Something poured electricity upon them.

The stones of these forts exist to this day, vitrified, or melted and turned to glass.

The archaeologists have jumped from one conclusion to another, like the "rapid chamois" we read of a while ago, to account for vitrified forts, always restricted by the commandment that unless their conclusions conformed to such tenets as Exclusionism, of the System, they would be excommunicated. So archaeologists, in their medieval dread of excommunication, have tried to explain vitrified forts in terms of terrestrial experience. We find in their insufficiencies the same old assimilating of all that could be assimilated, and disregard for the unassimilable, conventionalizing into the explanation that vitrified forts were made by prehistoric peoples who built vast fires—often remote from wood-supply—to melt externally, and to cement together, the stones of their constructions. But negativeness always: so within itself a science can never be homogeneous or unified or harmonious.

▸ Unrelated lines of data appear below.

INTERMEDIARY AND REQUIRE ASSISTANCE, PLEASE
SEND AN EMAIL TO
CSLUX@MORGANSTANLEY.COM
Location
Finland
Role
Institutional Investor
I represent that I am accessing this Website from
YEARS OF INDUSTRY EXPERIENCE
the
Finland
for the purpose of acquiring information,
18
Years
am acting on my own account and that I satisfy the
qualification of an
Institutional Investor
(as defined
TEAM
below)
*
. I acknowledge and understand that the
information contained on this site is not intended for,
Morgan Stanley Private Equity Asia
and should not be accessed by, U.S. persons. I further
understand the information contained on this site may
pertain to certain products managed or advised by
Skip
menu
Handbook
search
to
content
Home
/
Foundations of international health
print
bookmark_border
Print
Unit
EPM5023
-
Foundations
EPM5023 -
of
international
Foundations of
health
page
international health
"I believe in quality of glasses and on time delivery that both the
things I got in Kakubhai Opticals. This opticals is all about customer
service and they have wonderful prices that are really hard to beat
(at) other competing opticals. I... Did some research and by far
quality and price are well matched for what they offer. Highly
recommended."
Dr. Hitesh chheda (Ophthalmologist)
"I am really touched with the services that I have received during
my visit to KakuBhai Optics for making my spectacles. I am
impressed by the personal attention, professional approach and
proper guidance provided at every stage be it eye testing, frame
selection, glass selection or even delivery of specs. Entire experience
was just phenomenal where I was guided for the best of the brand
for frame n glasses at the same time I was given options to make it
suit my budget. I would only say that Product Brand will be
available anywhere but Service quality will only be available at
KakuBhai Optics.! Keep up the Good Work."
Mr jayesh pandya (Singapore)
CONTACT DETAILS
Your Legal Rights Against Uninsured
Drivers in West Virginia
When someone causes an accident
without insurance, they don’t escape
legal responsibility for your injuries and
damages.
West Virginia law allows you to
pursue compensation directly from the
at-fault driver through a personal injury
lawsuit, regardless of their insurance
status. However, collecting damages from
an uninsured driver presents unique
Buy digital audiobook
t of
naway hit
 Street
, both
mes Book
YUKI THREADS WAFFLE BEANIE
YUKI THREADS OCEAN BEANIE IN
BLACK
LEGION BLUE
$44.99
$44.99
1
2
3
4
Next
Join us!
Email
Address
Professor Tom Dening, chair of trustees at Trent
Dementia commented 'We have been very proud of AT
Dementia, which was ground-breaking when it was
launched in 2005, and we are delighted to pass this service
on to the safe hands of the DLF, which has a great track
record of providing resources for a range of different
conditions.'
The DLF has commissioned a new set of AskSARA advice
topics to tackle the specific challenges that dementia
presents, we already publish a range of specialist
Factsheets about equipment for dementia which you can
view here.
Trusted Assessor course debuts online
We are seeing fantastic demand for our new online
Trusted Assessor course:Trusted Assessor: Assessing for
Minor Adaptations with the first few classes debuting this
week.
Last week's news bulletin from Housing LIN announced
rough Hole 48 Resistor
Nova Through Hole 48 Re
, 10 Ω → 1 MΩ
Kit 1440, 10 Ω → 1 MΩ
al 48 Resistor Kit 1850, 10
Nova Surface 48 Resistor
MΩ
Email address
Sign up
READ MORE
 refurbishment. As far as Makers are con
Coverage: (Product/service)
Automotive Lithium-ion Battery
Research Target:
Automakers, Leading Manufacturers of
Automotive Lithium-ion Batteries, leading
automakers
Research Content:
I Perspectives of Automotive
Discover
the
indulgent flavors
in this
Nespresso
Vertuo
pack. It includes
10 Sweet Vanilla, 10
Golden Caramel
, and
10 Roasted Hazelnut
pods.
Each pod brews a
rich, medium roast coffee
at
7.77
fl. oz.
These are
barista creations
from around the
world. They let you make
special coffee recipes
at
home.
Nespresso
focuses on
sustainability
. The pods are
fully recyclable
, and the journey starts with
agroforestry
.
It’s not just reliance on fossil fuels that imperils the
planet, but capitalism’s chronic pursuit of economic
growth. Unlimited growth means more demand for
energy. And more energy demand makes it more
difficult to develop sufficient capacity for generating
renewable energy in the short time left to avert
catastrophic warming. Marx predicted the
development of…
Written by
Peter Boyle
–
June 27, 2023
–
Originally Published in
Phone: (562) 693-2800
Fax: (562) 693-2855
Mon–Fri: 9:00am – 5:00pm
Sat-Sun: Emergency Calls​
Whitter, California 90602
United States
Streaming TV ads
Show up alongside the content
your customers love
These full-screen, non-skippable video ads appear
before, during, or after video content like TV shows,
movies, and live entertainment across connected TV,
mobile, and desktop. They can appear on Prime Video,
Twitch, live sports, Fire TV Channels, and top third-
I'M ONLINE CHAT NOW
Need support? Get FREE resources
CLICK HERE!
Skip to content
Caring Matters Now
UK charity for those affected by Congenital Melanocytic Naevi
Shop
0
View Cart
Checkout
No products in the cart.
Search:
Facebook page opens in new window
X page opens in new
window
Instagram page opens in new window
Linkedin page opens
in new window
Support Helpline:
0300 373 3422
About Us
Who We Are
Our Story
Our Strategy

So Miss Russel, in the Journal of the B.A.A., has pointed out that it is seldom that single stones, to say nothing of long walls, of large houses that are burned to the ground, are vitrified.

If we pay a little attention to this subject, ourselves, before starting to write upon it, which is one of the ways of being more nearly real than oppositions so far encountered by us, we find:

That the stones of these forts are vitrified in no reference to cementing them: that they are cemented here and there, in streaks, as if special blasts had struck, or played, upon them.

Then one thinks of lightning?

Once upon a time something melted, in streaks, the stones of forts on the tops of hills in Scotland, Ireland, Brittany, and Bohemia.

Lightning selects the isolated and conspicuous.

But some of the vitrified forts are not upon tops of hills: some are very inconspicuous: their walls too are vitrified in streaks.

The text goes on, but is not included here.